(December 19, 2014, Los Angeles) – As President Obama announces a major shift in U.S.-Cuba relations, CARECEN welcomes what in his words is “a new approach." We believe normalization of this long-fraught relationship can signal a new diplomacy in the region, and will shift the dialogue back to the real interests of both countries.
President Obama has noted that the policy of isolation that the United States pursued for more than fifty years failed to advance U.S. interests and harmed ordinary Cubans. These first steps perhaps forecast a more candid dialogue about strengthening relations between the people of the U.S. and Cuba.
However, this is only a beginning, and the President cannot do it alone. The other part of this harmful policy, a five-decade-long trade embargo that never achieved its goals, remains in place and enshrined in U.S. law. We hope that, as the president said, this opening can begin an honest debate about how to engage fairly and freely with Cuba. As with immigration reform, the impetus for lasting change remains with the Congress, and a bipartisan spirit is required to forge a new way forward. We hope the Congress takes up this opportunity.
The President has said that we should not "continue doing the same thing over a period of five decades and expect a different result." Indeed, as with immigration reform, today’s geopolitical realities require creative new ideas, not blind adherence to bankrupt methods.
President's Obama’s inspiring words that we should be "pursuing the world as it should be instead of settling for the world as it is" give us hope that sensible relations among Western Hemisphere countries can finally put to rest old hatreds and recommit us all to address current, urgent problems.

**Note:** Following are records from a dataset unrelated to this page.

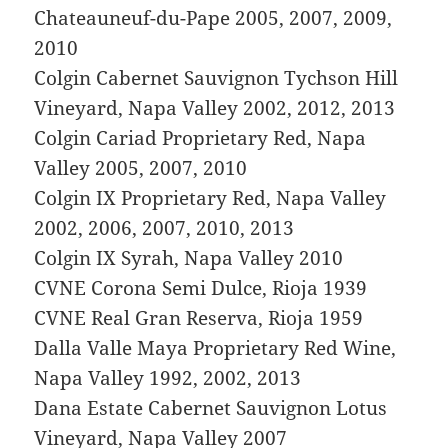
Chateauneuf-du-Pape 2005, 2007, 2009,
2010
Colgin Cabernet Sauvignon Tychson Hill
Vineyard, Napa Valley 2002, 2012, 2013
Colgin Cariad Proprietary Red, Napa
Valley 2005, 2007, 2010
Colgin IX Proprietary Red, Napa Valley
2002, 2006, 2007, 2010, 2013
Colgin IX Syrah, Napa Valley 2010
CVNE Corona Semi Dulce, Rioja 1939
CVNE Real Gran Reserva, Rioja 1959
Dalla Valle Maya Proprietary Red Wine,
Napa Valley 1992, 2002, 2013
Dana Estate Cabernet Sauvignon Lotus
Vineyard, Napa Valley 2007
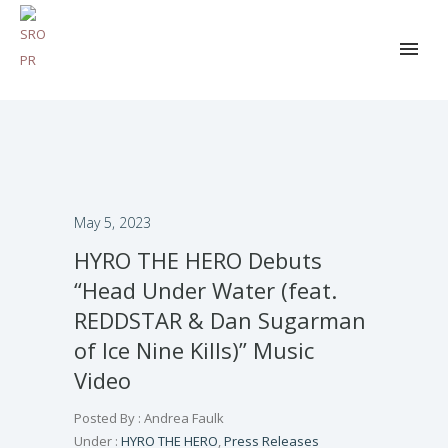
May 5, 2023
HYRO THE HERO Debuts
“Head Under Water (feat.
REDDSTAR & Dan Sugarman
of Ice Nine Kills)” Music
Video
Posted By : Andrea Faulk
Under :
HYRO THE HERO
,
Press Releases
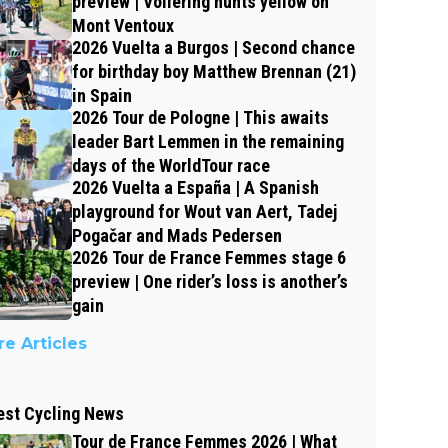
preview | Vollering hunts yellow on
Mont Ventoux
2026 Vuelta a Burgos | Second chance
for birthday boy Matthew Brennan (21)
in Spain
2026 Tour de Pologne | This awaits
leader Bart Lemmen in the remaining
days of the WorldTour race
2026 Vuelta a España | A Spanish
playground for Wout van Aert, Tadej
Pogačar and Mads Pedersen
2026 Tour de France Femmes stage 6
preview | One rider’s loss is another’s
gain
e Articles
est Cycling News
Tour de France Femmes 2026 | What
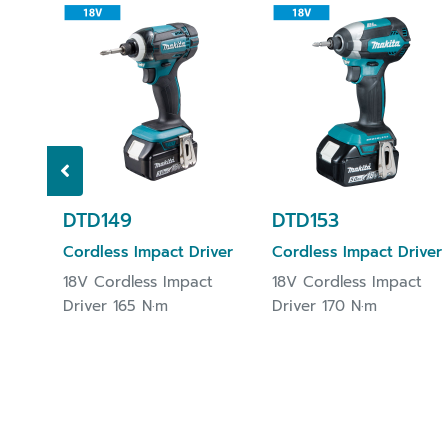
DTD149
DTD153
Cordless Impact Driver
Cordless Impact Driver
18V Cordless Impact
18V Cordless Impact
Driver 165 N·m
Driver 170 N·m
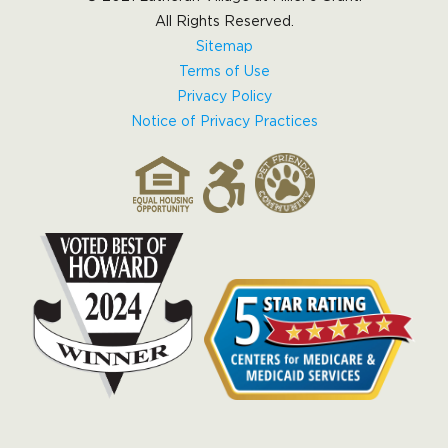
All Rights Reserved.
Sitemap
Terms of Use
Privacy Policy
Notice of Privacy Practices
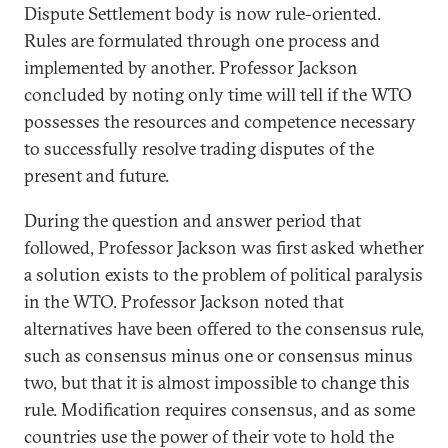
Dispute Settlement body is now rule-oriented.
Rules are formulated through one process and
implemented by another. Professor Jackson
concluded by noting only time will tell if the WTO
possesses the resources and competence necessary
to successfully resolve trading disputes of the
present and future.
During the question and answer period that
followed, Professor Jackson was first asked whether
a solution exists to the problem of political paralysis
in the WTO. Professor Jackson noted that
alternatives have been offered to the consensus rule,
such as consensus minus one or consensus minus
two, but that it is almost impossible to change this
rule. Modification requires consensus, and as some
countries use the power of their vote to hold the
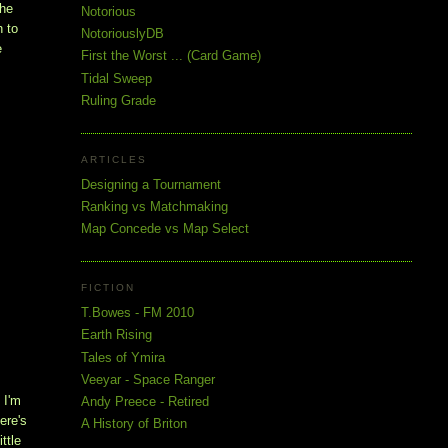
the
Notorious
h to
NotoriouslyDB
e
First the Worst ... (Card Game)
Tidal Sweep
Ruling Grade
ARTICLES
Designing a Tournament
Ranking vs Matchmaking
Map Concede vs Map Select
FICTION
T.Bowes - FM 2010
Earth Rising
Tales of Ymira
Veeyar - Space Ranger
 I'm
Andy Preece - Retired
ere's
A History of Briton
ittle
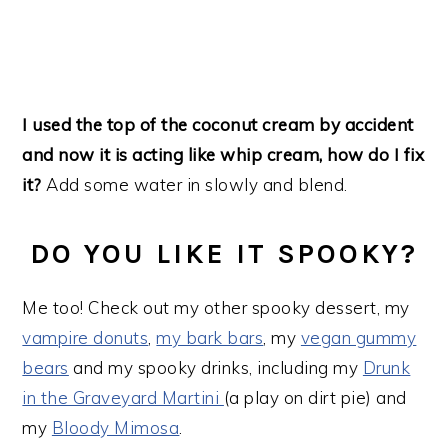
I used the top of the coconut cream by accident
and now it is acting like whip cream, how do I fix
it?
Add some water in slowly and blend.
DO YOU LIKE IT SPOOKY?
Me too! Check out my other spooky dessert, my
vampire donuts
,
my bark bars
, my
vegan gummy
bears
and my spooky drinks, including my
Drunk
in the Graveyard Martini
(a play on dirt pie) and
my
Bloody Mimosa
.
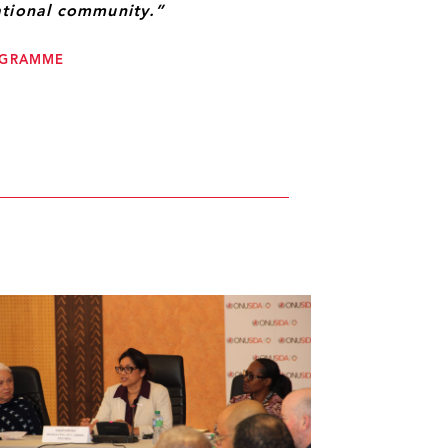
ational community.”
ROGRAMME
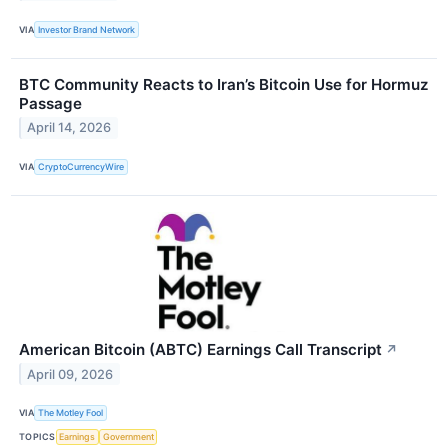
VIA
Investor Brand Network
BTC Community Reacts to Iran’s Bitcoin Use for Hormuz
Passage
April 14, 2026
VIA
CryptoCurrencyWire
American Bitcoin (ABTC) Earnings Call Transcript
↗
April 09, 2026
VIA
The Motley Fool
TOPICS
Earnings
Government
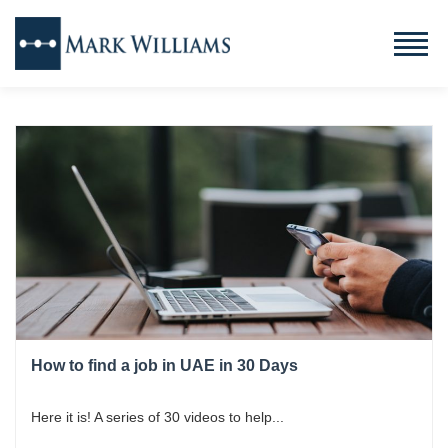
How to find a job in UAE in 30 Days
Here it is! A series of 30 videos to help...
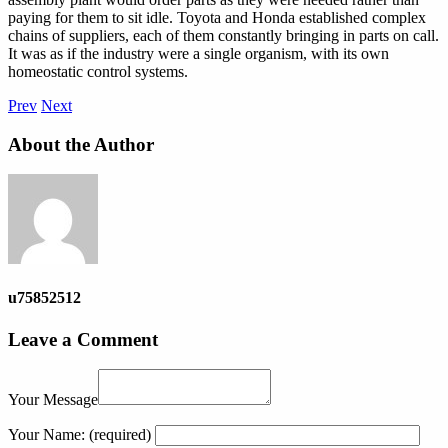
paying for them to sit idle. Toyota and Honda established complex
chains of suppliers, each of them constantly bringing in parts on call.
It was as if the industry were a single organism, with its own
homeostatic control systems.
Prev
Next
About the Author
u75852512
Leave a Comment
Your Message
Your Name:
(required)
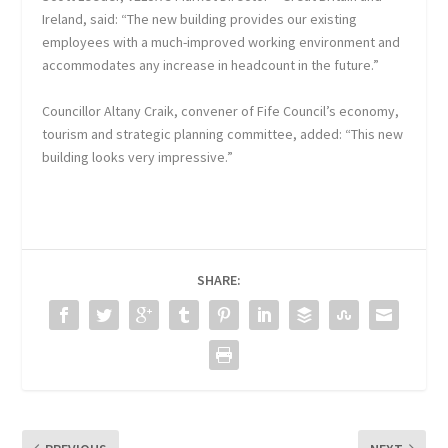
Ireland, said: “The new building provides our existing
employees with a much-improved working environment and
accommodates any increase in headcount in the future.”
Councillor Altany Craik, convener of Fife Council’s economy,
tourism and strategic planning committee, added: “This new
building looks very impressive.”
SHARE:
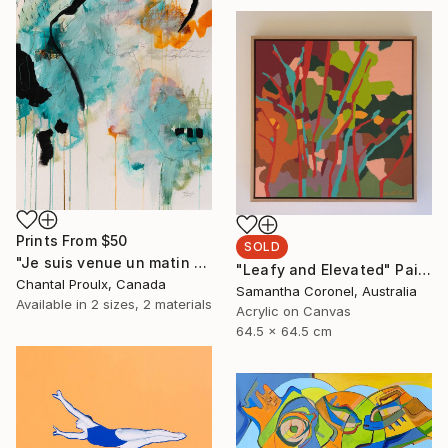
Prints From
$50
SOLD
"Je suis venue un matin d'hiver - Abstract on paper" Painting
"Leafy and Elevated" Painting
Chantal Proulx, Canada
Samantha Coronel, Australia
Available in
2 sizes, 2 materials
Acrylic on Canvas
64.5 x 64.5 cm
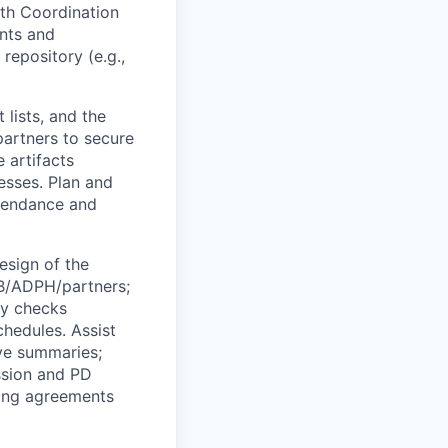
th Coordination
nts and
 repository (e.g.,
lists, and the
artners to secure
 artifacts
esses. Plan and
ttendance and
esign of the
AB/ADPH/partners;
ty checks
chedules. Assist
ive summaries;
ssion and PD
ring agreements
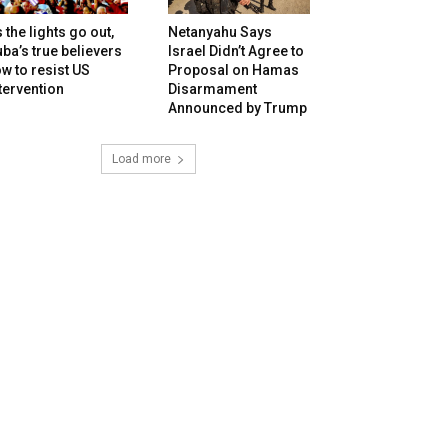
 the lights go out,
Netanyahu Says
ba’s true believers
Israel Didn’t Agree to
w to resist US
Proposal on Hamas
tervention
Disarmament
Announced by Trump
Load more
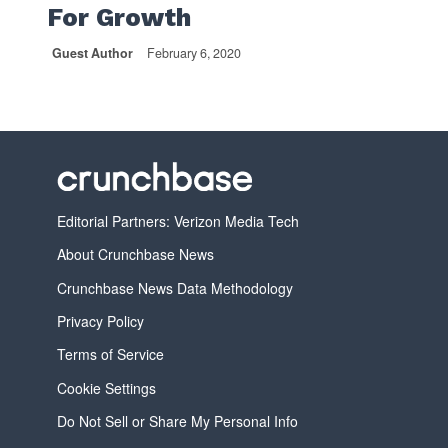
For Growth
Guest Author
February 6, 2020
Editorial Partners: Verizon Media Tech
About Crunchbase News
Crunchbase News Data Methodology
Privacy Policy
Terms of Service
Cookie Settings
Do Not Sell or Share My Personal Info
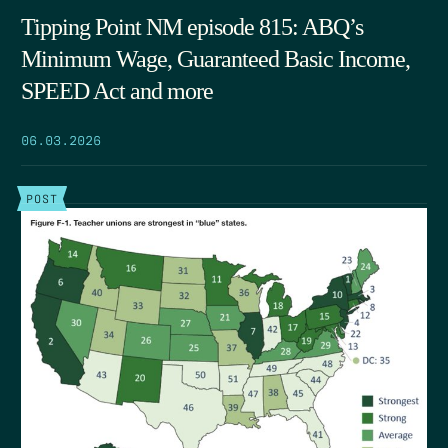
Tipping Point NM episode 815: ABQ’s
Minimum Wage, Guaranteed Basic Income,
SPEED Act and more
06.03.2026
POST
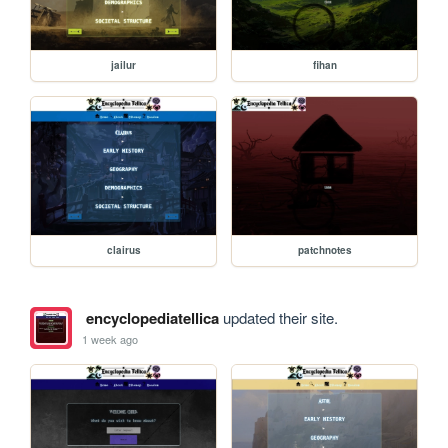
jailur
fihan
clairus
patchnotes
encyclopediatellica
updated their site.
1 week ago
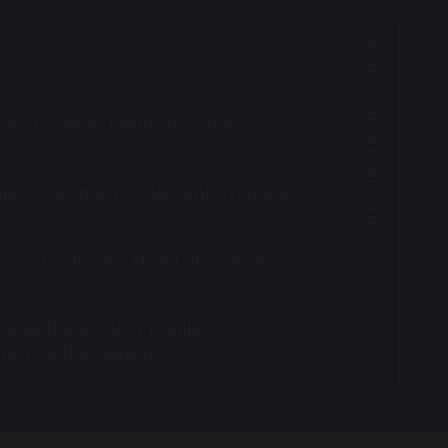
International Families
 able to guide them smoothly
ted in English if relevant. That way,
 session with our Head of School,
sess the level of English of
pted by the parents.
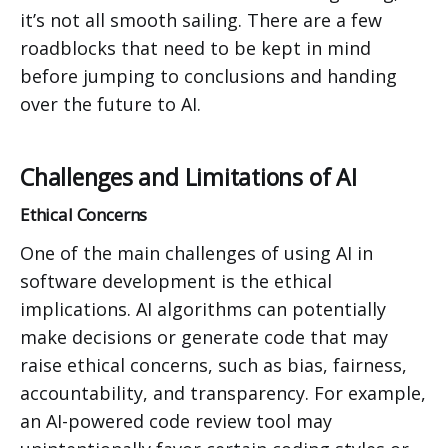
it’s not all smooth sailing. There are a few
roadblocks that need to be kept in mind
before jumping to conclusions and handing
over the future to AI.
Challenges and Limitations of AI
Ethical Concerns
One of the main challenges of using AI in
software development is the ethical
implications. AI algorithms can potentially
make decisions or generate code that may
raise ethical concerns, such as bias, fairness,
accountability, and transparency. For example,
an AI-powered code review tool may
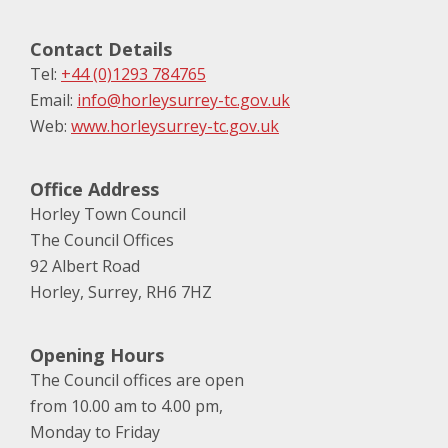
Contact Details
Tel:
+44 (0)1293 784765
Email:
info@horleysurrey-tc.gov.uk
Web:
www.horleysurrey-tc.gov.uk
Office Address
Horley Town Council
The Council Offices
92 Albert Road
Horley, Surrey, RH6 7HZ
Opening Hours
The Council offices are open
from 10.00 am to 4.00 pm,
Monday to Friday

CARECEN has worked for 31 years to protect the rights and dignity of Central American and Latino immigrants in Southern California. Since its founding in 1983, when thousands of Central Americans were fleeing the brutality of civil war, CARECEN has worked to change unjust immigration policies, win legal status for immigrants, and foster community activism on issues such as education reform, workers and immigrant rights, economic justice and community strengthening.